What is expected: Each record that follows goes into your reply unchanged; the pictures do not.

Recorded data:
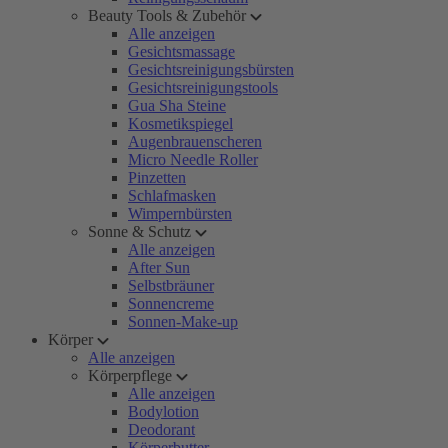
Beauty Tools & Zubehör
Alle anzeigen
Gesichtsmassage
Gesichtsreinigungsbürsten
Gesichtsreinigungstools
Gua Sha Steine
Kosmetikspiegel
Augenbrauenscheren
Micro Needle Roller
Pinzetten
Schlafmasken
Wimpernbürsten
Sonne & Schutz
Alle anzeigen
After Sun
Selbstbräuner
Sonnencreme
Sonnen-Make-up
Körper
Alle anzeigen
Körperpflege
Alle anzeigen
Bodylotion
Deodorant
Körperbutter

Written response:
Beauty Tools & Zubehör
Alle anzeigen
Gesichtsmassage
Gesichtsreinigungsbürsten
Gesichtsreinigungstools
Gua Sha Steine
Kosmetikspiegel
Augenbrauenscheren
Micro Needle Roller
Pinzetten
Schlafmasken
Wimpernbürsten
Sonne & Schutz
Alle anzeigen
After Sun
Selbstbräuner
Sonnencreme
Sonnen-Make-up
Körper
Alle anzeigen
Körperpflege
Alle anzeigen
Bodylotion
Deodorant
Körperbutter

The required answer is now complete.